At Hanford radioactive water is routinely pumped into the ground. An underground plume of radioactivity stretches six miles to the Columbia River, a drinking water and irrigation source for two states. At Savannah River 33 million gallons of high-level nuclear wastes are stored in underground tanks that are leaking. The tanks drain into the Savannah River and sit above the Tuscaloosa aquifer that runs through South Carolina, Georgia, and parts of Alabama and Florida. Radioactive strontium-90 is being found in surface water in concentrations 43,000 times the safe standard for drinking.
The cost to clean up military nuclear wastes is estimated at $100 billion. Of that amount $1 billion is being sought this year — which promises a mighty slow cleanup.

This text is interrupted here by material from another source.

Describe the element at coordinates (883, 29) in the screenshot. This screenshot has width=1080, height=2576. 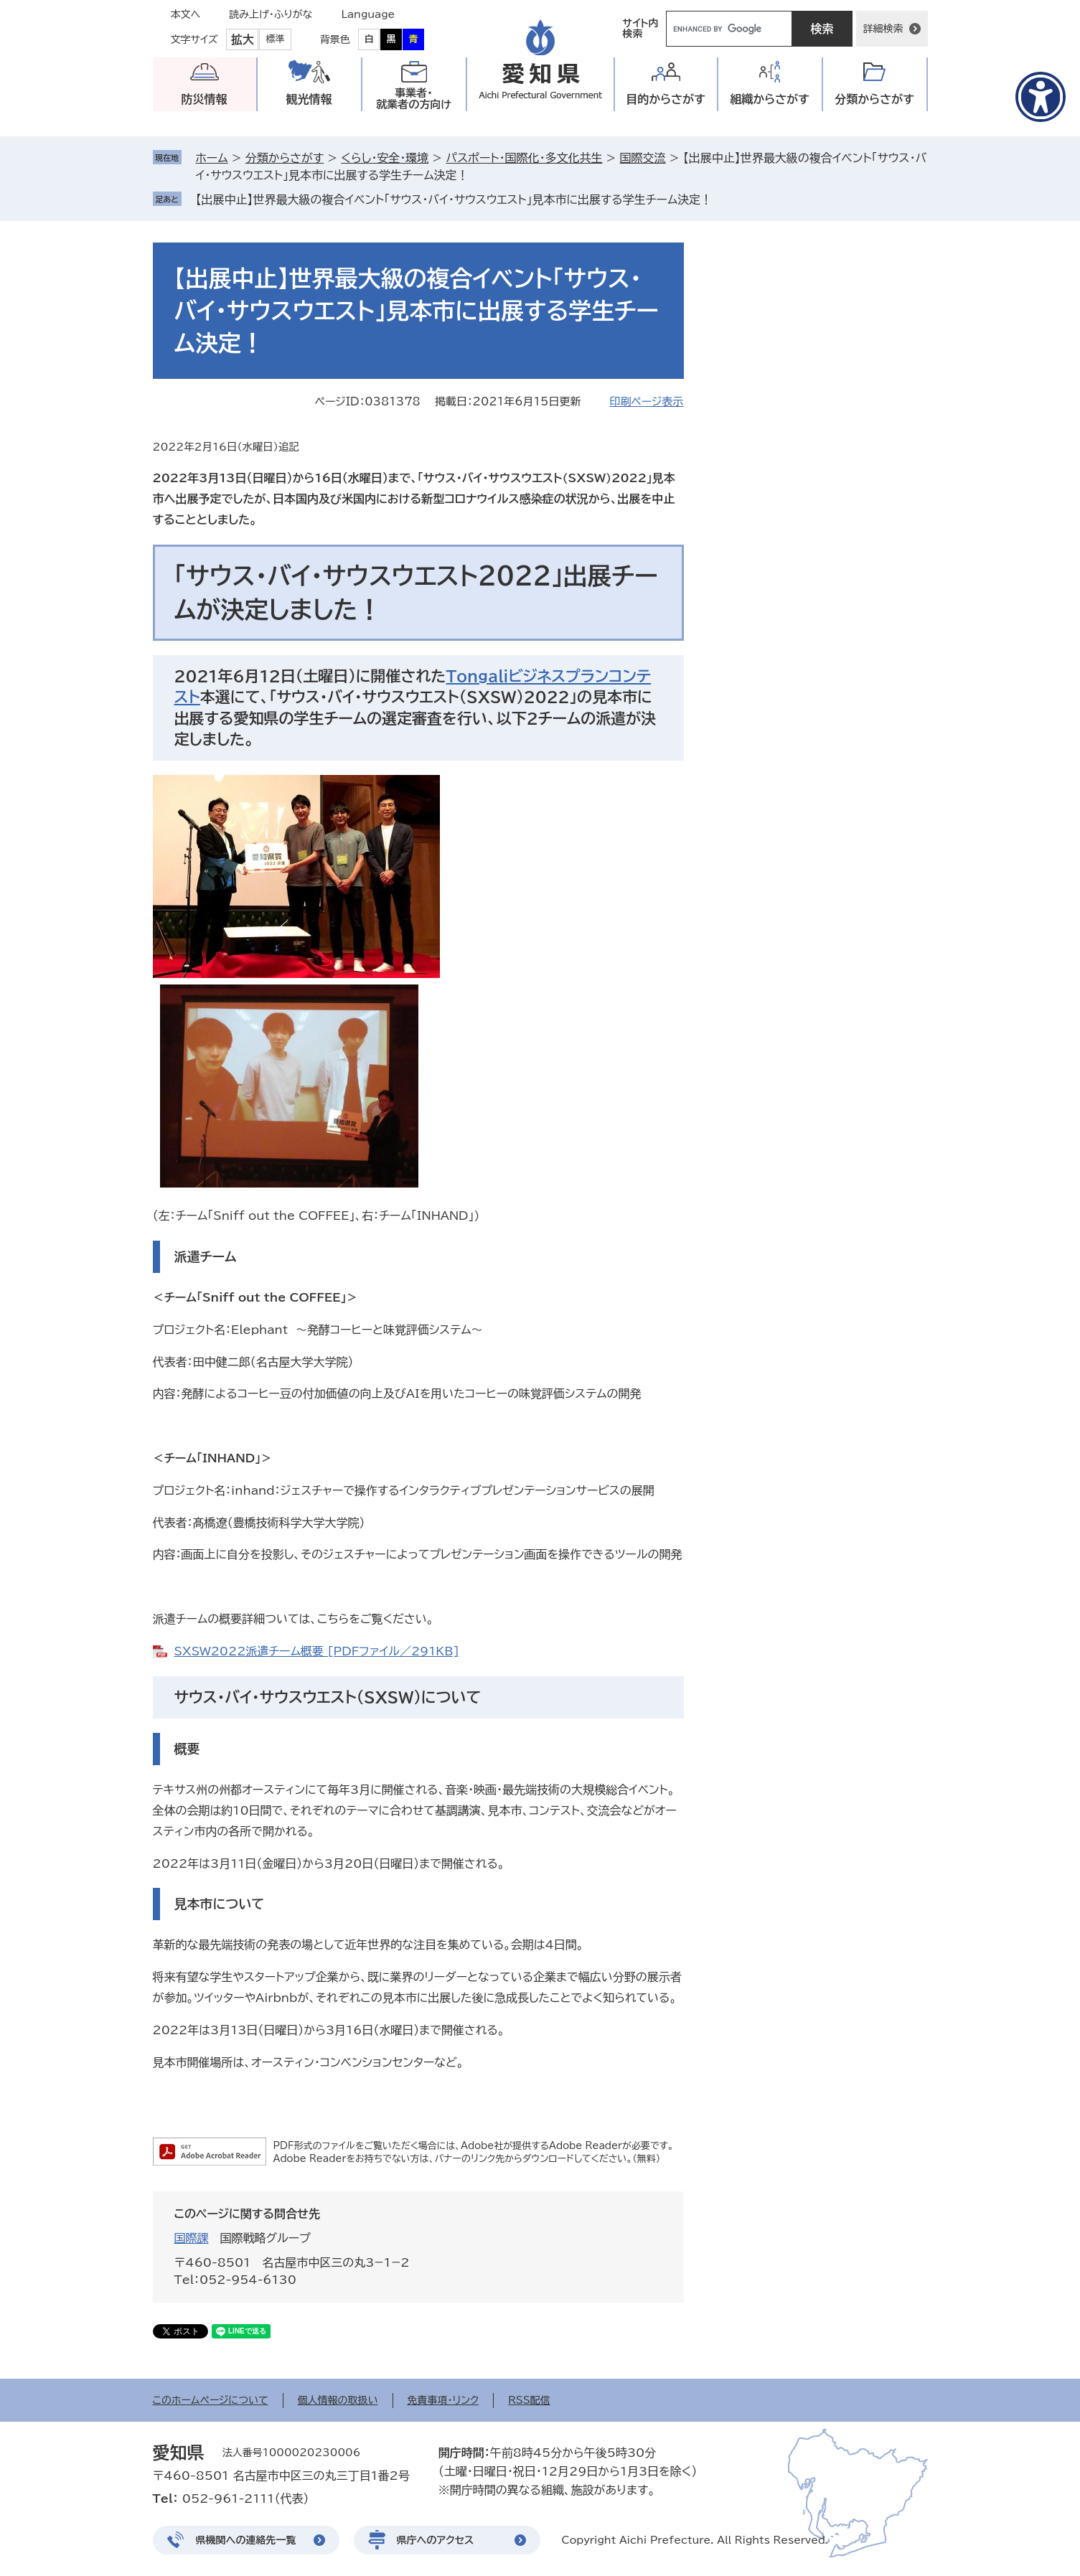
I see `詳細検索` at that location.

Congress need be in no hurry to approve the new production reactors. First it should set up a secure funding mechanism to clean up existing contamination on a much more rapid schedule. Second, it should hold the military to at least the same standards civilian nuclear plants have to meet. Third, it should order the immediate cessation of all plutonium production until the current disarmament discussions are complete and until a need for more plutonium can be demonstrated. Finally, at its leisure, Congress can consider the possible need for new reactors to produce tritium, another radioactive bomb material with a half-life of only 12.3 years.
Eventually Congress and all the rest of us will have to turn our attention to the really difficult question — what to do with hundreds of thousands of pounds of deadly plutonium, which was created by this generation in fifty years of madness, and which future generations will have to safeguard or suffer from for tens of thousands of years of sorrow.